It turns out that my inability to reproduce that earlier was because I'd
forgotten to set GIT_TEST_SPLIT_INDEX=yes in the environment for that
while loop, so I wasn't testing the split index at all.

I'm now running the tests in a lop with 6c003d6ffb cherry-picked on
top. I'll report back when I have enough data to say if/how it helped.

I got 436 OK runs with that and 3 failures before I gave up and ctrl+c'd
it. And the 3 failures were:

     t3903-stash.sh               (Wstat: 256 Tests: 90 Failed: 1)
       Failed test:  55
       Non-zero exit status: 1

So it's back to failing on the same test as before your patches.

I did try merging in "pu" to get git-stash in C. There I had 2 failures
and 135 OK before I gave up. The C version failed tests 5 & 20, so there
may be some new regressions in the C version related to this.

Sorry for late replay. I have been pretty busy these days.

Indeed, test 5 & 20 also causes problems for me. I tried to find the 
root cause, but, unfortunately, I couldn't.

For test 5 (`apply does not clobber working directory changes`), it 
seems that `git stash apply` works when it should fail.

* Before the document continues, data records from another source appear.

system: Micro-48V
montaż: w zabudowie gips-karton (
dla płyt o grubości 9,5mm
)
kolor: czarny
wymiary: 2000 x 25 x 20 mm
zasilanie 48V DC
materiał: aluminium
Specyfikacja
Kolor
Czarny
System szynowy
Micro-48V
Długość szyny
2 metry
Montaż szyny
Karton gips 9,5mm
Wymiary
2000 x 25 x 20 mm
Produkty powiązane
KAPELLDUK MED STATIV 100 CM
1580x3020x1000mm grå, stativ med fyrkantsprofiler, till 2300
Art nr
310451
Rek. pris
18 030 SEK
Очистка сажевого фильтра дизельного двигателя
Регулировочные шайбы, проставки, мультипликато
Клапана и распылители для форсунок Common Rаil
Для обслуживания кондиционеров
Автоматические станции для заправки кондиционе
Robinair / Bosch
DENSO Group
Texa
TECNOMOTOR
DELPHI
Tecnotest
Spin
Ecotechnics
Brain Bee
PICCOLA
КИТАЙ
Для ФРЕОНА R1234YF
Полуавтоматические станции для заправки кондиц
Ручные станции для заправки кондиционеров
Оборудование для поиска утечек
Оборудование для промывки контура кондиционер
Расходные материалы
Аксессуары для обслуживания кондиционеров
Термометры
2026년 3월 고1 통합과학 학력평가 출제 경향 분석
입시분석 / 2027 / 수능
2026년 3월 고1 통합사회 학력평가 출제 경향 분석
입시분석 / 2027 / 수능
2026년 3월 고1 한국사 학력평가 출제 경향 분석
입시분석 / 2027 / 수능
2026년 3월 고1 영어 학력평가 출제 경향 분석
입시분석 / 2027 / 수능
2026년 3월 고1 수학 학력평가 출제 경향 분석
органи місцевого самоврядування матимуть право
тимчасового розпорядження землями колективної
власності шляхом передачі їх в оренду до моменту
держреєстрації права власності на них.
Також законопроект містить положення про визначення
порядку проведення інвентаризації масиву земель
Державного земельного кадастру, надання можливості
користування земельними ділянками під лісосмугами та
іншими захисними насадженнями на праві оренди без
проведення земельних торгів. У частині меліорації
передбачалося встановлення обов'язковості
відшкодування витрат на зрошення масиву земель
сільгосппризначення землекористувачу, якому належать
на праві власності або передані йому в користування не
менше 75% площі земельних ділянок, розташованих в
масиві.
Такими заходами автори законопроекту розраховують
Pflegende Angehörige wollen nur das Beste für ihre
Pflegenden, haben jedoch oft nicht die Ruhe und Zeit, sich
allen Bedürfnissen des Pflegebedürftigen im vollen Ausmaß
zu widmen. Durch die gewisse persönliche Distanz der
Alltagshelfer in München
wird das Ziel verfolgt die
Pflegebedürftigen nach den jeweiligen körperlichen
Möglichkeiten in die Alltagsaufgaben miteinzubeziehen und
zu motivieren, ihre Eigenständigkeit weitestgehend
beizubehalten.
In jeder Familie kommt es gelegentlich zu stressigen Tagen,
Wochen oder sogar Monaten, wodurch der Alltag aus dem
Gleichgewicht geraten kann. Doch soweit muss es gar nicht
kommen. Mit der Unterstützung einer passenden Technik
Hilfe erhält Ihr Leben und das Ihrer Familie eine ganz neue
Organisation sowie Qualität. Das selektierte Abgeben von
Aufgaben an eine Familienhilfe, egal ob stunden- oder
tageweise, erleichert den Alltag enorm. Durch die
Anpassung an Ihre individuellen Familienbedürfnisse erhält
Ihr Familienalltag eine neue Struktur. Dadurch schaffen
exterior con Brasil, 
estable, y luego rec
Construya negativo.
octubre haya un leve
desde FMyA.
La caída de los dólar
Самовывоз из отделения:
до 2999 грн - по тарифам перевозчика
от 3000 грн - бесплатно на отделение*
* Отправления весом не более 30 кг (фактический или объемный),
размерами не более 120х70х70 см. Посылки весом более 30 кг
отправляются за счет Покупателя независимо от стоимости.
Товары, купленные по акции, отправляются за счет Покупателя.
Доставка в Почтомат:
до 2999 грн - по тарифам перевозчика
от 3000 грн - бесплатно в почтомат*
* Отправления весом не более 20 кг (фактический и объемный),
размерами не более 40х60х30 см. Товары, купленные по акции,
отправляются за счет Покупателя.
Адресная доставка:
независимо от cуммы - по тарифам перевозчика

When test 20 (`stash -k`) fails it acts like `-k` wasn't specified. In 
the following code path (or Github link below), it seems that `out` is 
not filled with names of modified files.

	cp1.git_cmd = 1;
	argv_array_pushl(&cp1.args, "ls-files", "-z",
			 "--modified", "--", NULL);
	add_pathspecs(&cp1.args, ps);
	if (pipe_command(&cp1, NULL, 0, &out, 0, NULL, 0)) {
		ret = -1;
		goto done;
	}

Github link: 
https://github.com/ungps/git/blob/git-stash/builtin/stash.c#L1358

I will look more into it tomorrow.

Best,
Paul